Welcome to Pony Picayune, a monthly newsletter about the Brisbane Broncos.
I was mix of pissed off and mystified - this is something close to my ground state, to be fair - when Gehamat Shibasaki’s name was thrown into the mix of the Broncos’ potential starting line-up before the season started. This looked like an easily avoidable error. I had some paragraphs in the chamber.
Maguire flubbed player selections in his recent representative career. The 2022 World Cup Kiwis and the game 1 2024 Blues were odd teams. But he eventually got it right and Maguire handed the Kangaroos their biggest loss ever in 2023 and took the series for the Blues in 2024.
Part of Maguire’s job is to shape what he has into something resembling chicken salad and, it may take time, but seemingly he can do it. There is no better demonstration than the rise of Gehamat Shibasaki to a level of play heretofore unknown.
Shibasaki was one of that generation of Broncos players who simply arrived in the NRL at the wrong time. Jaydn Su’A, David Fifita, Tesi Niu, Xavier Coates and Ethan Bullemor might also fall into this microgeneration of 2018-21 prospects, depending on your views of their respective capabilities. While a player could succeed at the Paul White Broncos, it was easier to do it elsewhere.
Shibasaki debuted under Wayne Bennett but played a dozen games in 2019 under Anthony Seibold. It didn’t go particularly well, becoming a target for my increasingly frustrated ire (by which I mean I yelled at the TV and tweeted a lot). “Clueless” is the adjective that springs to mind. That could be applied to multiple players and those two facts have several clues embedded within about what was happening at the time. By the end of the season, Alex Glenn was starting in the centres and Shibasaki was coming off the bench. One wonders how Parramatta did not score more points that day. 58-0 seems unders in retrospect.
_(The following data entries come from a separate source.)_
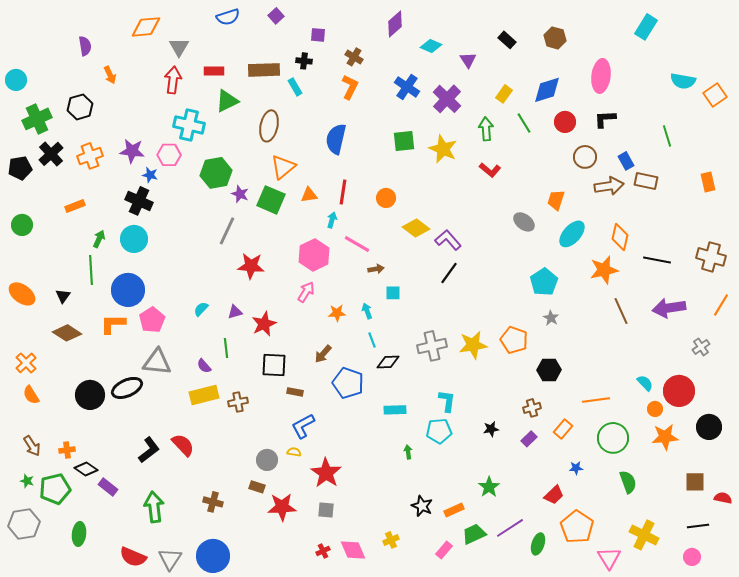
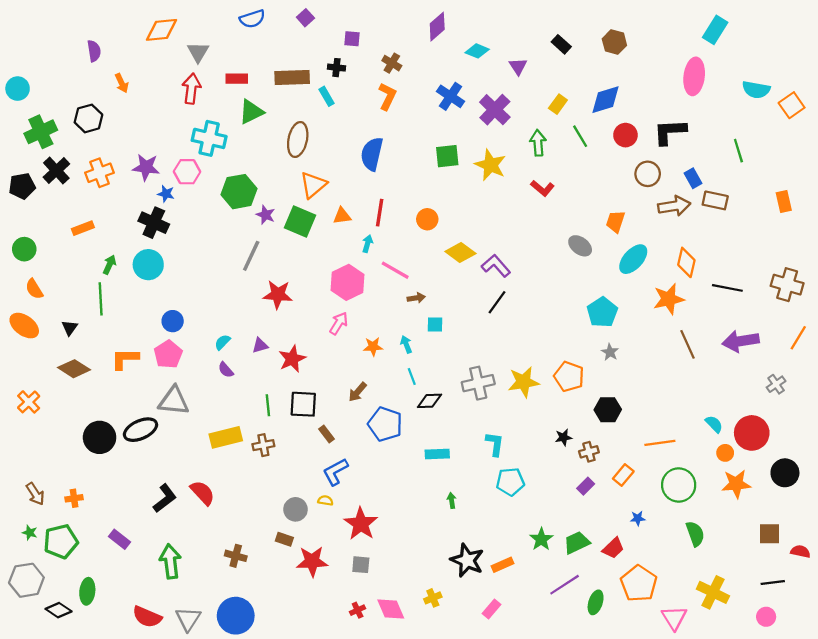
pink ellipse: (601, 76) -> (694, 76), moved
black L-shape: (605, 119) -> (670, 132), size x1.4
blue circle: (128, 290) -> (173, 321), moved, size x0.6
green line: (226, 348) -> (268, 405), moved
purple semicircle: (204, 366) -> (226, 370), moved
brown rectangle: (295, 392) -> (327, 434), turned 42
orange semicircle: (31, 395) -> (34, 289), moved
black star: (491, 429) -> (563, 437), moved
cyan pentagon: (439, 431) -> (510, 482), moved
black diamond: (86, 469) -> (59, 610), moved
black star: (422, 506) -> (467, 560), size x1.4
green trapezoid: (474, 534) -> (577, 543), moved

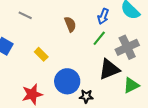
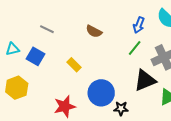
gray line: (25, 15) -> (47, 29), moved
brown semicircle: (70, 24) -> (94, 31), moved, turned 140

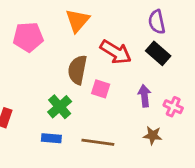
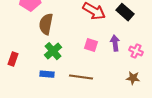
brown semicircle: (77, 70) -> (46, 24), moved
pink square: (101, 89) -> (91, 45), moved
brown star: (153, 135) -> (133, 78), moved

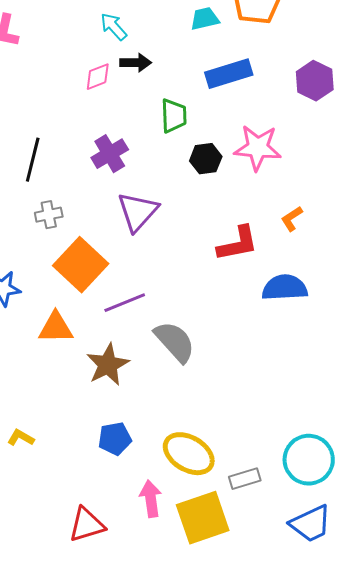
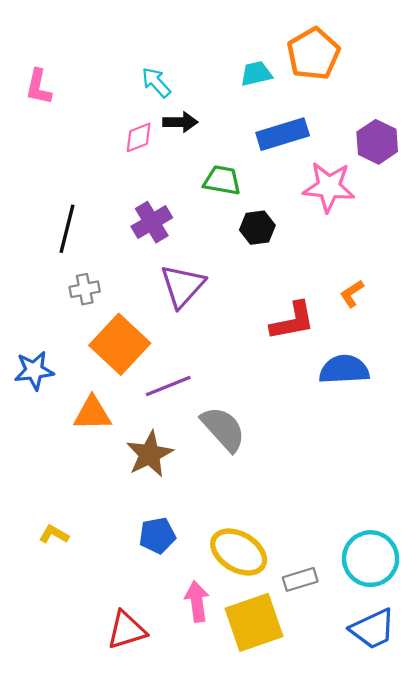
green trapezoid: (174, 116) -> (222, 180), turned -78
pink star: (258, 148) -> (329, 187), moved

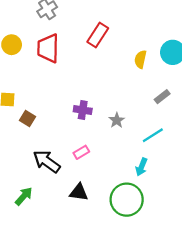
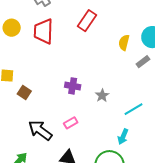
gray rectangle: (162, 97) -> (143, 62), moved

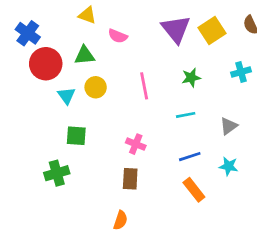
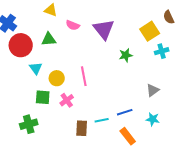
purple triangle: (176, 29) -> (104, 29), moved
yellow square: (212, 30) -> (150, 31), moved
pink line: (144, 86) -> (84, 76), moved
yellow circle: (96, 87) -> (57, 78), moved
cyan line: (186, 115) -> (102, 120), moved
pink cross: (136, 144) -> (67, 100), moved, turned 32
That entire era reached its pathetic nadir in 2020 under Seibold, a man intent on smashing the biggest club in the league into a brick wall, despite numerous off-ramps and warning signs, foot pressed firmly to the floor to guarantee arriving at the scene of the accident as fast as possible. Some players who might have otherwise became first graders looked completely unable to cope with the sport.
Shibasaki wandered the earth, ending up in Newcastle in 2020, then Chiba at some point during covid, before returning home to North Queensland in 2022. He slid off the Cowboys’ roster into the safe harbour of the Townsville Blackhawks and earned a surprise call-up to the Rabbitohs last year, a route that could only be established thanks to internecine North Queensland rugby league politics. I figured his return to the Southeast was a train and trial at best before being claimed by a Queensland Cup team for the year. He did the off-season, showed more of what Maguire wanted and now he has the position in the starting team.
In four games, Shibasaki has been pretty good. He’s not Herbie Farnworth or Kotoni Staggs, and can still make poor reads, but he has three tries, a Battle medal (for what that’s worth) and shown a greater willingness than Deine Mariner to do what Maguire wants. His reward is the jersey, and the trust that comes with that, and a development deal for the 26 year old:
“When I did come back the game had gotten too fast and the prep to come back into first grade was too different.
“I got injured and was lucky to be back home (in Townsville) to get my head space right. I had a year off and I thought I’d give it one more crack.
“From ringing Wynnum up and getting a train-and-trial to getting selected for round one (for the Broncos) was a long shot, but all the hard work I did is now paying off.”
Shibasaki plays his 35th NRL game against the Wests Tigers this Saturday night and says the penny has dropped.
“I am a bit older now,” he said.
“I have realised the change (needed) in my preparation, my responsibilities at home and at training.
“I am one of the older ones now (at the Broncos).
“We have a lot of young boys at training so I want to show a good example with my prep and what it takes to be a professional athlete.
“I am truly grateful for coming back. I am back this year and I don’t want to let go of it. I missed this joint.”
Similar to last year’s re-evaluation of the career of Tesi Niu, I am not expecting Shibasaki to become Gene Miles but if he can hold down a Jesse Arthars-level of play in the backline, then that will be good enough for a team that features Haas, Carrigan, Hunt, Reynolds, Walsh, Staggs, Cobbo (when he deigns to turn up), fifteen hooking options, including a similarly revitalised Cory Paix and Ezra Mam still to return. If Deine Mariner can’t exceed that expectation, that’s disappointing for him and his potential.
The lesson here is not just the redemption arc, although that and his heritage (“his grandfather was a Japanese pearl diver, you say”) both make for good copy, but the influence of coaching on players’ careers. Stars will be stars in almost any scenario - Payne Haas is not on the same trajectory - but for the fringe guys, whose grasp on first grade can be tenuous at best, coming in under the wrong dipshit at the wrong time can derail their career1.
We should all be grateful for the opportunities we get because we don’t always get a second shot.